オレ様に似ている方がオンバーンのハーフでチキ。
“ち”いさい“マ”クワのチマと、“ち”いさい“キ”バナのチキ。
どちらもオレが名付けた。
今日もチマとチキのささやかな日常を綴っていこう。
2月25日
お風呂ではしゃぐ2人を眺めていた時、チマの角がほんの少し大きくなっていた事に気付く。
お風呂上がりに「チマの角、大きくなってきたな」と伝えると、チマは嬉しそうに自分の頭を鏡で見ながら「やったぁ!ちまきょだいまっくすできる?」と目をキラキラさせてオレを見てくる。
「キョダイマックス出来るかは分からないなぁ」と返すと、
一瞬しょんぼりした後「おどります」と呟いて不思議な動きを始めた。
聞けばチマ流の進化の踊りらしい。
適当な所で「風邪をひくから体拭くぞ〜」と声をかけながらバスタオルでチマとチキの体を包むとジタバタしながら「むきー」と言うチマ。

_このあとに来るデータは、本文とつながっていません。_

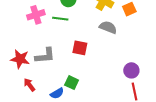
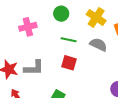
green line: (60, 19) -> (69, 40), moved

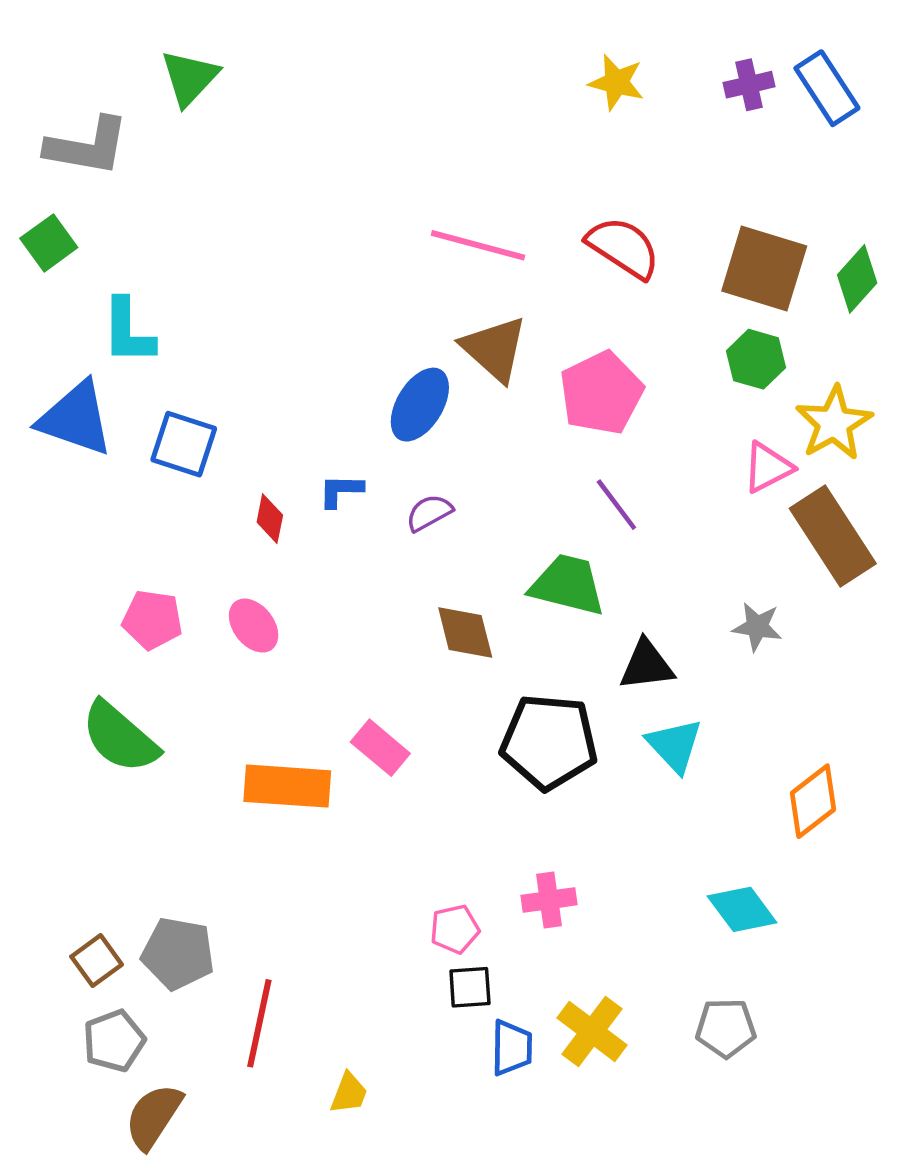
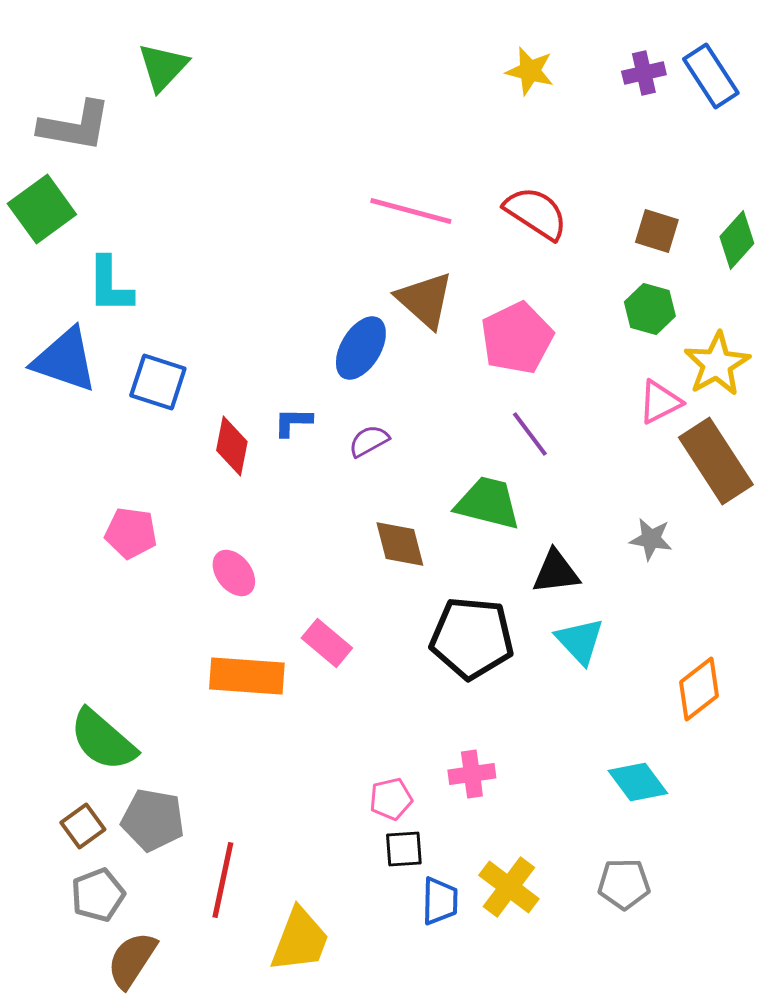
green square: (49, 243) -> (42, 209), size x1.4
brown square: (764, 268) -> (657, 231), size x0.6
red diamond: (270, 519) -> (232, 446), size x1.4
pink ellipse: (254, 626) -> (234, 573), moved
green semicircle: (120, 737) -> (103, 740), moved
yellow trapezoid: (349, 1093) -> (300, 940), size x1.8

チキは「もっふもふ」と言いながらタオルで包まれてされるがままだ。
2月26日
チマとチキはポケモンバトルが大好きで、今日は昨年トーナメント予選の再放送をテレビで見ている。
「がんばれ!がんばれ!」と一生懸命応援する姿は微笑ましい。
画面の中の選手がダイマックスボールを宙に投げるのに合わせてチマがビニールボールを投げると、チキがギャウーと鳴きながら両手両足をオタチのように広げだす。
ダイマックスしたポケモンの真似をしているんだろう。
スポンサーへのメールを打っているマクワがPC画面から目を離す事なく、落ちていくボールをキャッチしてそっとテーブルの上に置いた。
「チマも!」
と言ってチマも手足をのびのびと広げだす。
そのままテレビに近付きすぎてテーブルから落ちそうになったので慌てて抱き抱えた。
2月27日
研究所の敷地内にあるアスレチックに皆で行ってみた。
秘密基地みたいな遊具はチマとチキには大迷路のよう。
小さな足でたどたどしく進んでいく2人は、突然動きを止めたかと思ったら壁面に設置されたドーム型の窓に興味津々だ。

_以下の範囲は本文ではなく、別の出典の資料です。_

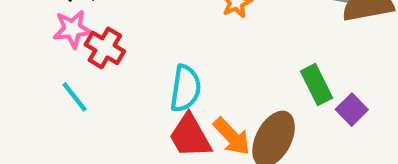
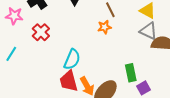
pink star: (72, 29) -> (14, 16), moved
cyan line: (75, 97) -> (11, 54), moved, turned 56

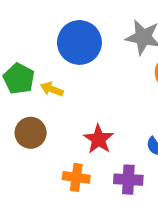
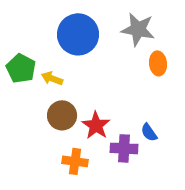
brown circle: (31, 133) -> (62, 115), moved
purple cross: (128, 180) -> (124, 148), moved

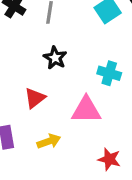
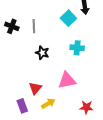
cyan cross: (109, 73) -> (77, 48), moved
red triangle: (35, 98) -> (35, 88), moved

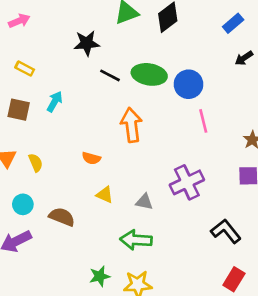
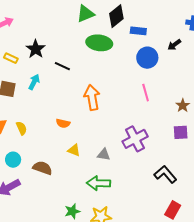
blue rectangle: (233, 23) -> (138, 31), moved, turned 49
black star: (87, 43) -> (36, 49), moved, turned -30
green ellipse: (149, 74) -> (99, 43), moved
black line: (110, 75) -> (62, 66), moved
blue circle: (188, 84) -> (147, 58), moved

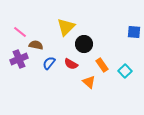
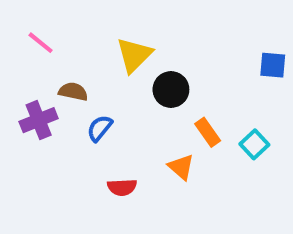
pink line: (20, 32) -> (41, 43), moved
red semicircle: (71, 64) -> (122, 187), moved, turned -32

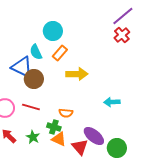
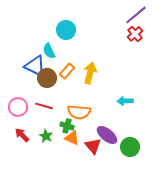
orange rectangle: (60, 53) -> (67, 71), moved
yellow arrow: (77, 74) -> (90, 73), turned -75
orange semicircle: (66, 113) -> (79, 112), size x1.6

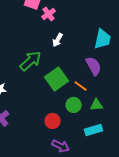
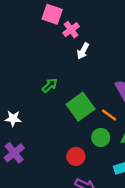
white arrow: (58, 40) -> (83, 51), moved
green arrow: (31, 61) -> (50, 85), size x0.6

窓の向かいからいないいないばあをしてあげたら、2人ともきゃっきゃと嬉しそうにしている。
突き当たりにある小屋状のスペースには、遊びに来た子供向けのメッセージノートがあった。
「何か書いてみるか?」と二人に鉛筆を渡すと、チマとチキは小さな体で鉛筆を抱きしめて、せっせと何かを綴り始める。
「たのしかった!ぼうけん!」
「ここはたまごのしろみ」
二人の小さな文字がノートに刻まれた。
「......チキはなんで卵の白身なんだ?」
チキが指差した方を見ると、小屋の壁にはメタモンのシルエットのような窓があり、窓の向こうには白い床のスペースと黄色いモンスターボール型のオブジェが見えて上手い具合に目玉焼きに見える。
「なるほどなぁ」
感心していると二人のお腹が鳴った。
「帰ってご飯にするか」
「わーい!」
「ごはん!」
お腹ペコペコの二人はアスレチックの出口でもぴょんぴょん跳ねながら「ごはん!」と声をあげた。
2月28日
今日は2月最後の日。
カレンダーをめくって「終わりだなぁ」とオレが呟くと、チキが「つきはどうしておわるの?」と聞いてきた。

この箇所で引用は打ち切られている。